Historical
Curiosities
Piqued by (but not explained in) Great
Mischief
With
regard to money, we can only
reiterate the peculiarities noted with as a curiosity in Die Fasting. Every commercial transaction required much tedious
computation. At the best, exchanges
required translating one physical currency into a more familiar one; more
often, bartering one product or
service for another. One could never be certain that even an apparently
well-heeled customer would be able to produce anything one wanted in order to
purchase cheap, mundane products. In addition, even the value of “pound”
varied, because the various colonies had their own currencies in circulation,
based upon—but varying from—the British “pound sterling.” Try to imagine a
candy store where everybody’s handful of change comprised half a dozen
currencies (including U.S., Canadian, and Australian “dollars”), plus Indian
wampum and Joe Blow’s IOUs!
I
mistakenly accepted the notion that an artisan’s annual wage would approximate
£12 from a footnote to Anderson’s excellent The
Crucible of War. This statement referred to Massachusetts pounds, and I’ve since learned that over-taxed,
repeatedly war-clobbered Massachusetts had the most depreciated currency in
America. New York not having suffered as profoundly (until the French and
Indian War, which in 1759 would still be in its inflationary stage), its
nominal wages and prices would have been higher.
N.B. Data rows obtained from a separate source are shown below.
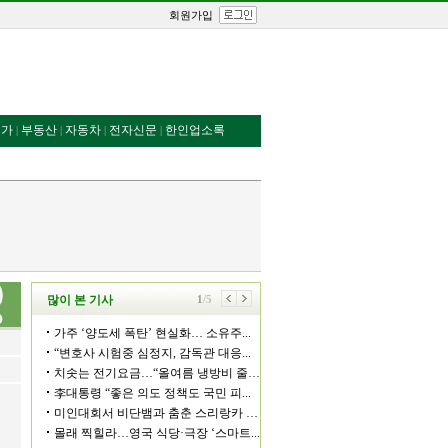
회원가입
번가
부동산
자동차
전자신문
한인업소록
|
|
|
|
Chapter 1 - The only local historical structure described in the novel is the town’s original octagonal kerk, built in 1700 and demolished early in the 19th century. The "old" Dutch Reformed Church of New Utrecht, a quarter-mile to the east on 18th Avenue and 84th Street today, is its replacement, consecrated in 1828 and currently closed for major renovations. The original site is today occupied by a Baptist Church constructed in 1898. The ancient graveyard to its west—one of the most pathetic I’ve ever seen—is perhaps the only original relic of 18th Century New Utrecht. It is unrelated to the Baptist congregation, fenced off and sadly overgrown.
A colonial New Utrecht monument which was not mentioned in the story is “the milestone.” The original stone—oldest in New York City—dates to 1741, the time when the Kings Highway was laid out, but it has been removed to a museum for preservation. The modern replica sits unobtrusively in its original location, now the vest pocket-sized Milestone Park, at 18th Avenue and 82nd Street. The stone stood in front of the (long gone) 1672 Van Pelt Manor; the property was given to the City by a Van Pelt descendant in 1910 and, with typical municipal alacrity, was fashioned into a usable park in 1988.
When describing the
demographics of New Utrecht, our narrator habitually refers to
"Dutchmen" and "Africans," rather than "whites"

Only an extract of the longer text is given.